To help in their accounting, the EPA uses computer models that take a “bottom-up” approach, counting the total number of well heads, storage tanks, miles of pipeline and other sources of methane, declaring an average annual release per component, and totaling everything up. They call it an “inventory.”
The only problem is that other organizations taking a “top-down” approach – using satellite imaging or atmospheric measurement to calculate the actual total methane emissions – were saying that the EPA was missing the mark by as much as half.
“Top-down approaches were finding total emissions double the EPA’s estimates, but the reason why was not clear,” Rutherford said of what motivated him and Adam Brandt, his advisor and a professor of energy resources engineering, to develop a new model.

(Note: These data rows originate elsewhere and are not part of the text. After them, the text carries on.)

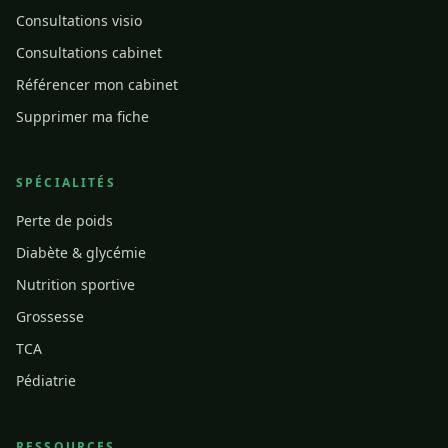
Consultations visio
Consultations cabinet
Référencer mon cabinet
Supprimer ma fiche
SPÉCIALITÉS
Perte de poids
Diabète & glycémie
Nutrition sportive
Grossesse
TCA
Pédiatrie
RESSOURCES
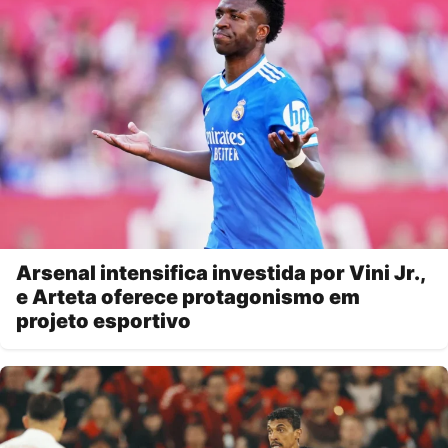
Arsenal intensifica investida por Vini Jr.,
e Arteta oferece protagonismo em
projeto esportivo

The subject of a paper published Aug. 5 in Nature Communications, their model attempts to bridge the gap between top-down and bottom-up approaches.
“If our emissions-based models that we use to make important climate-related decisions are not correct, it is a big problem,” said Brandt, who is also the director of Stanford’s Natural Gas Initiative.
Better data
Like the EPA, Brandt and Rutherford take a bottom-up approach, but using the very latest component-level data to tabulate the true amount of methane more accurately. The data Rutherford and Brandt use in their model have been gathered by directly sampling at various components of the oil and gas industry where methane is most likely escaping — connectors, valves and hatches on well heads, storage tanks, etc.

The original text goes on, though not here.